Exercise -> Below are the records; copy every line in them that holds the string "Profesionalne".

Dataset content ->
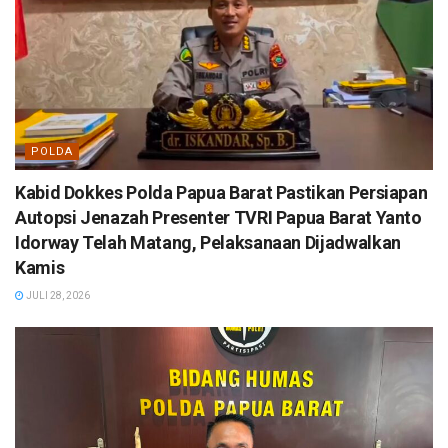
POLDA
Kabid Dokkes Polda Papua Barat Pastikan Persiapan
Autopsi Jenazah Presenter TVRI Papua Barat Yanto
Idorway Telah Matang, Pelaksanaan Dijadwalkan
Kamis
JULI 28, 2026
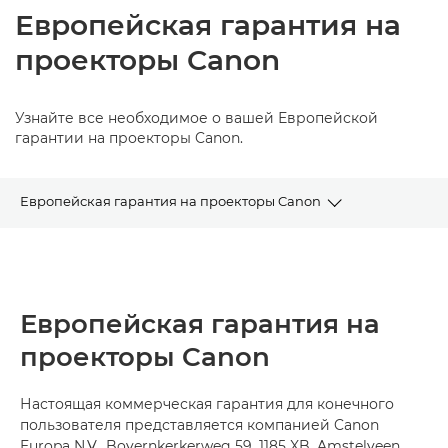
Европейская гарантия на
проекторы Canon
Узнайте все необходимое о вашей Европейской
гарантии на проекторы Canon.
Европейская гарантия на проекторы Canon
Условия использования
Часто задаваемые вопросы
Европейская гарантия на
проекторы Canon
Контактные данные
Предоставляемые права
Настоящая коммерческая гарантия для конечного
пользователя представляется компанией Canon
Europa N.V., Bovernkerkerweg 59, 1185 XB, Amstelveen,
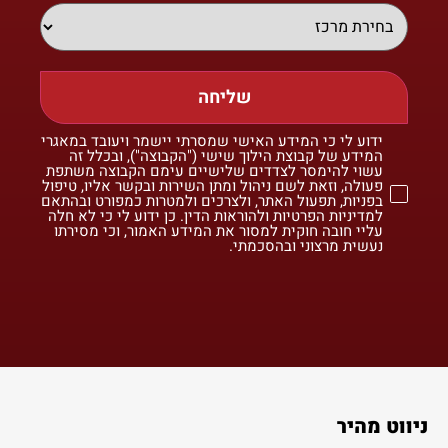
שליחה
ידוע לי כי המידע האישי שמסרתי יישמר ויעובד במאגרי
המידע של קבוצת הילוך שישי ("הקבוצה"), ובכלל זה
עשוי להימסר לצדדים שלישיים עימם הקבוצה משתפת
פעולה, וזאת לשם ניהול ומתן השירות ובקשר אליו, טיפול
בפניות, תפעול האתר, ולצרכים ולמטרות כמפורט ובהתאם
למדיניות הפרטיות ולהוראות הדין. כן ידוע לי כי לא חלה
עליי חובה חוקית למסור את המידע האמור, וכי מסירתו
נעשית מרצוני ובהסכמתי.
ניווט מהיר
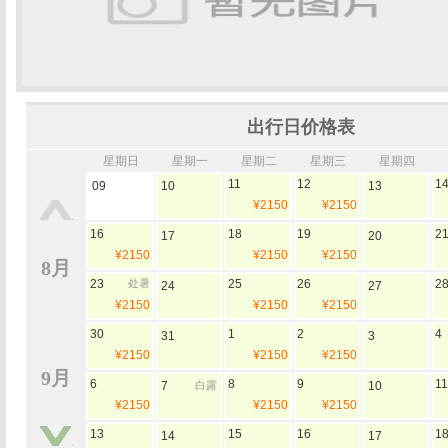
出行日价格表
星期日
星期一
星期二
星期三
星期四
11
12
1
09
10
13
¥2150
¥2150
16
18
19
2
17
20
¥2150
¥2150
¥2150
8月
23
处暑
25
26
2
24
27
¥2150
¥2150
¥2150
30
1
2
4
31
3
¥2150
¥2150
¥2150
9月
6
8
9
11
7
白露
10
¥2150
¥2150
¥2150
13
15
16
1
14
17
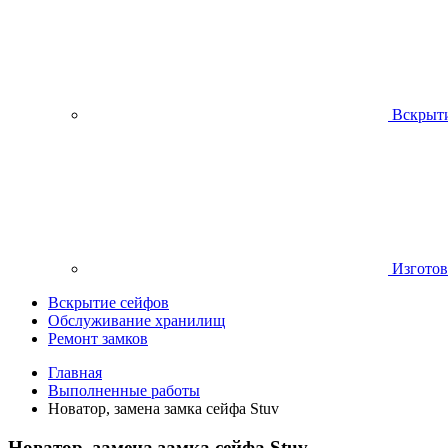
Вскрыти
Изготов
Вскрытие сейфов
Обслуживание хранилищ
Ремонт замков
Главная
Выполненные работы
Новатор, замена замка сейфа Stuv
Новатор, замена замка сейфа Stuv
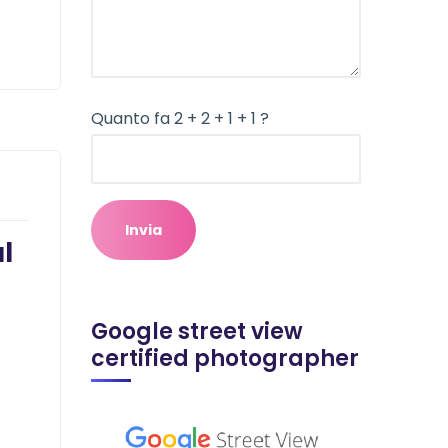
Quanto fa 2 + 2 + 1 + 1 ?
l
Google street view
certified photographer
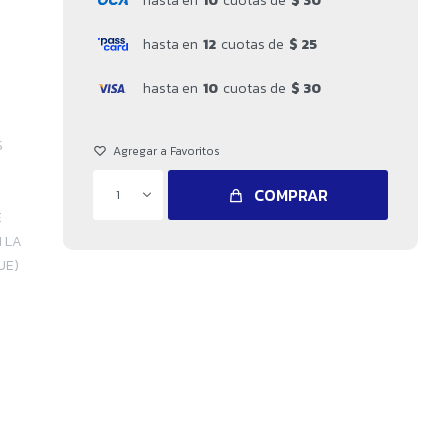
hasta en
10
cuotas de
$ 30
hasta en
12
cuotas de
$ 25
hasta en
10
cuotas de
$ 30
S
COMPRAR
1
E
 LA
UE)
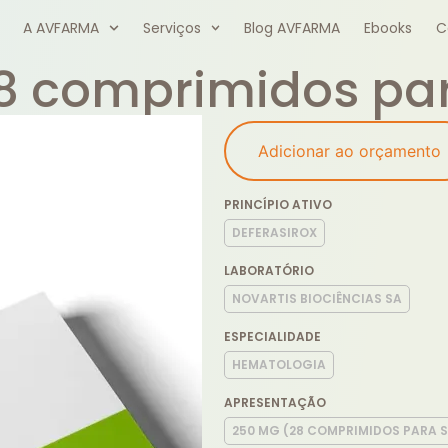
A AVFARMA
Serviços
Blog AVFARMA
Ebooks
C
28 comprimidos pa
Adicionar ao orçamento
PRINCÍPIO ATIVO
DEFERASIROX
LABORATÓRIO
NOVARTIS BIOCIÊNCIAS SA
ESPECIALIDADE
HEMATOLOGIA
APRESENTAÇÃO
250 MG (28 COMPRIMIDOS PARA 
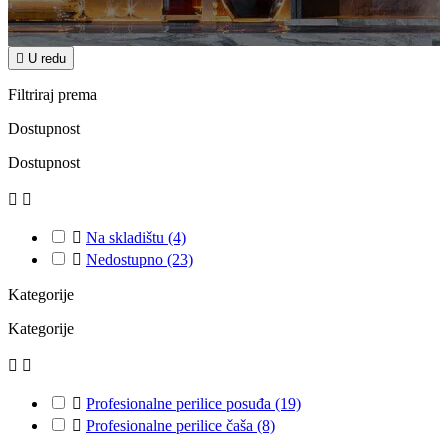

U redu
Filtriraj prema
Dostupnost
Dostupnost



Na skladištu
(4)

Nedostupno
(23)
Kategorije
Kategorije



Profesionalne perilice posuđa
(19)

Profesionalne perilice čaša
(8)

Response ->
Profesionalne perilice posuđa
Profesionalne perilice čaša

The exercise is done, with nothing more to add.